42ª Mostra – Crítica: La Quietud
Melodrama rodriguiano com grife portenha
Há algo de Nelson Rodrigues em La Quietud, novo filme do diretor argentino Pablo Trapero. Uma tensão erótica latente, um drama familiar que investiga as hipocrisias cotidianas daqueles personagens, adultério, sugestões de incesto. Muito daquilo que o dramaturgo e cronista conhecido como “Anjo Pornográfico” tratava em suas obras.
Conhecido por tratar de questões políticas e sociais em seus últimos trabalhos (Abutres, Elefante Branco e O Clã), o cineasta se arrisca agora no território do melodrama. A trama parte do reencontro entre as irmãs Mia (Martina Gusman) e Eugenia (Bérénice Bejo, de O Artista), que voltam a se ver após o pai ser colocado em coma por conta de um AVC. A primeira é bastante apegada ao velho homem, um respeitado advogado, enquanto a segunda vive em Paris.
Enquanto esperam a resolução do quadro clínico do pai, as duas se refugiam na luxuosa fazenda familiar, cujo nome dá título ao filme, ao lado da mãe, Esmeralda (Graciela Borges), que não faz questão de esconder sua predileção a uma delas, Eugenia, a primogênita, que conta estar grávida. A notícia causa incômodo em Mia, por motivos que apenas mais adiante ficarão claros.

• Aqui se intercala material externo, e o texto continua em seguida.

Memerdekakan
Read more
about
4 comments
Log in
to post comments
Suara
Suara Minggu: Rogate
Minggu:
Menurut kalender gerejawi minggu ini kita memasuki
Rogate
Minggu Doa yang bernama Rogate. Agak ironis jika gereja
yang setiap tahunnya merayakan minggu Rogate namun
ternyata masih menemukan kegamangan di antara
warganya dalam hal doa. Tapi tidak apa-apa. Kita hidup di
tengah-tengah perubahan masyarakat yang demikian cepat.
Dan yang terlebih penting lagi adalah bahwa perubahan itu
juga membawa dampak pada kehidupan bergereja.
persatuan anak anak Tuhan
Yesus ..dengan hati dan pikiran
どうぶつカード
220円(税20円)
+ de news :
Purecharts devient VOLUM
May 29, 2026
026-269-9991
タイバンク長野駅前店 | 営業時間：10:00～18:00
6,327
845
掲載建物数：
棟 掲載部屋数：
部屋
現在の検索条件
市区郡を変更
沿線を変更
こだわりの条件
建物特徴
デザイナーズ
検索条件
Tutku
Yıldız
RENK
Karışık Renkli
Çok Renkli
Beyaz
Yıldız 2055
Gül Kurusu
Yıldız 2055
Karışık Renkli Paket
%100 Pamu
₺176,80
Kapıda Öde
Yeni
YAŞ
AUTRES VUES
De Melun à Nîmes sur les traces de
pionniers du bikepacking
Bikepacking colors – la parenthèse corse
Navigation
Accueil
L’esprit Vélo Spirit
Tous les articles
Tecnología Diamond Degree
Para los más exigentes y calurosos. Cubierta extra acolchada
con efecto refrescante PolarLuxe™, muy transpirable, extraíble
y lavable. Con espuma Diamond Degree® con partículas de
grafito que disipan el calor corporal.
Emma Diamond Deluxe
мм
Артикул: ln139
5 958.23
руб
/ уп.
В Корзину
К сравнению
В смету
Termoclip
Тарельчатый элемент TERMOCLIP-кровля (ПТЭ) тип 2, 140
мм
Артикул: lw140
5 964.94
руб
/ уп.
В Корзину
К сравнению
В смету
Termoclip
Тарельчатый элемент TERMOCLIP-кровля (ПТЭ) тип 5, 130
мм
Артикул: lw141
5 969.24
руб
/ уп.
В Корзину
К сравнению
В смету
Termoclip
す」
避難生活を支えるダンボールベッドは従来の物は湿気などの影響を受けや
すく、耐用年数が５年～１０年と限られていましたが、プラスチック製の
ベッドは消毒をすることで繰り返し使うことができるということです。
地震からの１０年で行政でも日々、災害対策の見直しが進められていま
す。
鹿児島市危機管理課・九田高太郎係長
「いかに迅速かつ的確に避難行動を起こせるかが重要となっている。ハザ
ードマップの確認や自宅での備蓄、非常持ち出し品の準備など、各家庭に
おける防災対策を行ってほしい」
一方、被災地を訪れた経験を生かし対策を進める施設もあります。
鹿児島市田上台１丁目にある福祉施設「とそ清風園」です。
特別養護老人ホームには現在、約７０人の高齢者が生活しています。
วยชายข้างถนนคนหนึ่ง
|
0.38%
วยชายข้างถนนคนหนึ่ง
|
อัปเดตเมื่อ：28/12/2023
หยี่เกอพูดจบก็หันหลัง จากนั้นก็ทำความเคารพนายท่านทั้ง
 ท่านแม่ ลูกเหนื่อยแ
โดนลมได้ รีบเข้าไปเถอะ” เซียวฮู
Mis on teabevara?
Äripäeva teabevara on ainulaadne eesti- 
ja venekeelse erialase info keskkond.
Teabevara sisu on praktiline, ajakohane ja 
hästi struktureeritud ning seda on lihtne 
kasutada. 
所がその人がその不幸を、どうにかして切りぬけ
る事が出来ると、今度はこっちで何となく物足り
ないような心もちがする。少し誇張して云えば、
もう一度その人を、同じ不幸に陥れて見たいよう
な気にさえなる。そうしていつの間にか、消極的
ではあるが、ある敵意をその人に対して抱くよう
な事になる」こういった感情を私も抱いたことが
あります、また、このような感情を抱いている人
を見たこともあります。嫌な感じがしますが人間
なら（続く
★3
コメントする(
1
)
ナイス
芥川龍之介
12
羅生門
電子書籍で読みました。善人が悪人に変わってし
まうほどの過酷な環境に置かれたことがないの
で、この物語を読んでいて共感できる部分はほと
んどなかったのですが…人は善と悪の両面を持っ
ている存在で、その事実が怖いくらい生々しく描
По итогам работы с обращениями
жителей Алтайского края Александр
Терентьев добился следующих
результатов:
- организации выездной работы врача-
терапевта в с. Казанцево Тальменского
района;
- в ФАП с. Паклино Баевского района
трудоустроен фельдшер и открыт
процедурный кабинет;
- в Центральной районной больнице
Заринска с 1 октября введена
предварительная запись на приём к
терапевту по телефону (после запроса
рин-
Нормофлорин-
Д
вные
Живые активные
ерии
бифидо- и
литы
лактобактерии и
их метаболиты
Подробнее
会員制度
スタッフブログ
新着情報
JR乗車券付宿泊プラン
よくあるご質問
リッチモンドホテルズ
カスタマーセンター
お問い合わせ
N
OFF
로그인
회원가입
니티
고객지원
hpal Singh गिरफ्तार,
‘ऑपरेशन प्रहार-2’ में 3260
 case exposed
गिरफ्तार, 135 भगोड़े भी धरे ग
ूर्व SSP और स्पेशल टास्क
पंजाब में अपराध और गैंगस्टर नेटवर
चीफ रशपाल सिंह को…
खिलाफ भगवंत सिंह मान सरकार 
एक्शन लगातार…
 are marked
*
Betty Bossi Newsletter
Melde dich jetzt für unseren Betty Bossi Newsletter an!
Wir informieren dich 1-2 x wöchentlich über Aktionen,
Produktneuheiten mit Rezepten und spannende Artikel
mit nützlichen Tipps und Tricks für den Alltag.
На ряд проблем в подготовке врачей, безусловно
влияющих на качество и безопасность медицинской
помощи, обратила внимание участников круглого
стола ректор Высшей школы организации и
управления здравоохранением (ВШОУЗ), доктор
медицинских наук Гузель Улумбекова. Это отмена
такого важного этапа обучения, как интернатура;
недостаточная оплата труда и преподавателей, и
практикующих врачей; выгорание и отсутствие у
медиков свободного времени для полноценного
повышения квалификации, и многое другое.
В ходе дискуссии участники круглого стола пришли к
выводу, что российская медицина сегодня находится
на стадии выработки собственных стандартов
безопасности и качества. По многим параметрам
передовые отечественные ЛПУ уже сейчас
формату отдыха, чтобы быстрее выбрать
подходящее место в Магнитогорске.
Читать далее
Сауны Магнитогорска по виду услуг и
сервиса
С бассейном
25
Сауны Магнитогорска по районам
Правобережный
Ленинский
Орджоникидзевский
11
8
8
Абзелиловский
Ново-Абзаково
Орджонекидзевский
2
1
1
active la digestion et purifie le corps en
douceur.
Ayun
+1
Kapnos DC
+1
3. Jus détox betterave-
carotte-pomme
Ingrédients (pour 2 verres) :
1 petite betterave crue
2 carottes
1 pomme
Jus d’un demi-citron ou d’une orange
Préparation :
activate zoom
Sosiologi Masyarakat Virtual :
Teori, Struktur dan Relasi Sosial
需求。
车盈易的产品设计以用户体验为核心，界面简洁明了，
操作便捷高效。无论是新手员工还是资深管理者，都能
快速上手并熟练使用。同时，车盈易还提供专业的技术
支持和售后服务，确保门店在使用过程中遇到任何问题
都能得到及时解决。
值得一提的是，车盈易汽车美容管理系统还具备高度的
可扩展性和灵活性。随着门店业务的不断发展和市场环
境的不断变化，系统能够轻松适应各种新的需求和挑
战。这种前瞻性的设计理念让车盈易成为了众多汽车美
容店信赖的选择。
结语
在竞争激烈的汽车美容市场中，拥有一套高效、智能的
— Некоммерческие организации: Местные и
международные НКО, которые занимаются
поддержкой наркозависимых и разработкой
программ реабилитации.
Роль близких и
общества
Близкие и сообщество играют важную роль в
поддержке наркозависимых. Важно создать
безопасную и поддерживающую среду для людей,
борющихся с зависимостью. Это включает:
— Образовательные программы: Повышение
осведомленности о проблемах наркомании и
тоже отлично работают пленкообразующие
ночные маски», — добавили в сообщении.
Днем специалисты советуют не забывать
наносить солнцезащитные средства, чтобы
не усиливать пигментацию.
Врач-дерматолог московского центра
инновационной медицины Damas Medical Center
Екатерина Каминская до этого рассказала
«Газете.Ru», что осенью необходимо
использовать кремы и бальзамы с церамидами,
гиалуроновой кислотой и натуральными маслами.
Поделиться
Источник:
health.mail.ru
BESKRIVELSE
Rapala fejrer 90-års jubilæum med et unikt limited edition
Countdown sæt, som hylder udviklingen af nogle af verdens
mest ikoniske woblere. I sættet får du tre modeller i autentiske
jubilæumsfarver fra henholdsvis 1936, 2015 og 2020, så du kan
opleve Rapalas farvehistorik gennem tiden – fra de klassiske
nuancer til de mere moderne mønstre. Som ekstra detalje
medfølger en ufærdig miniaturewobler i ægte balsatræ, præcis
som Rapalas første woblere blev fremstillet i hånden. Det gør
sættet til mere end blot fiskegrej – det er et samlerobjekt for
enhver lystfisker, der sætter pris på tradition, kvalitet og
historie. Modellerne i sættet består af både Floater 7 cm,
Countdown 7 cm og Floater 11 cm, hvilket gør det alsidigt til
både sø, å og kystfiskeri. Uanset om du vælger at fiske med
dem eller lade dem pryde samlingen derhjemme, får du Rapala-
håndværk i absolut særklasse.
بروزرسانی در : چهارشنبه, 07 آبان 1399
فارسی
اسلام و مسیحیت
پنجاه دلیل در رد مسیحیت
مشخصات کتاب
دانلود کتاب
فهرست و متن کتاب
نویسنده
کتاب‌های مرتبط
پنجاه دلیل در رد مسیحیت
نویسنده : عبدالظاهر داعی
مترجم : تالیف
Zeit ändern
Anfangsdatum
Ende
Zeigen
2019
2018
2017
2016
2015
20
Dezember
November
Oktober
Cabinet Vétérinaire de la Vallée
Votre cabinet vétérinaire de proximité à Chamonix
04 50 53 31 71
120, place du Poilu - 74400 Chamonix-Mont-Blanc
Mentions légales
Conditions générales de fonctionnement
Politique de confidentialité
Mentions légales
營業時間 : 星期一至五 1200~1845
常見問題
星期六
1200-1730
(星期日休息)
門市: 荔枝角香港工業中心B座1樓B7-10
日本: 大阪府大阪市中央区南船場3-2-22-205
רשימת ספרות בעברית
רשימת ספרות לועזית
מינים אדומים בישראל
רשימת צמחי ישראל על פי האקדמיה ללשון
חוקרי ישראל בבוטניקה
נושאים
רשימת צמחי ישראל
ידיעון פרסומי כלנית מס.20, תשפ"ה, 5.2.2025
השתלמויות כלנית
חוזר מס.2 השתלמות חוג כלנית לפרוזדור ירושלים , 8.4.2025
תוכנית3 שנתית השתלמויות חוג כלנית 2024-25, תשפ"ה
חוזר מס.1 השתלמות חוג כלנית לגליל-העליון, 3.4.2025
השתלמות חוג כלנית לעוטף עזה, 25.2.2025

Esta é uma família que prefere evitar assuntos desconfortáveis, mesmo se a questão for apenas a constante falha nas luzes da residência, um problema ao mesmo tempo visível e ignorado pelos personagens, numa situação que ajuda a dar um efeito cômico àquele contexto carregado de mágoas.
Trapero, também autor do roteiro, já demonstrou ser um cineasta virtuoso, capaz de criar imagens potentes. Em La Quietud ele filma o encontro entre Eugenia e Mia em algo extremamente fetichista, como na cena em que ambas se masturbam na mesma cama. O plano-sequência longo e impecável, uma das marcas registradas do diretor, também dá as caras, durante um velório em que todas as emoções dos personagens entram em ebulição.
A crítica política, sugerida no momento em que Eugenia e sua mãe discutem sobre chamar ou não de Ditadura a época em que a Argentina foi comandada por militares, ganha mais força no final, quando antigos esqueletos são tirados do armário. É quando já não há mais dúvidas: este é, de fato, um filme feito por Pablo Trapero. E dos bons.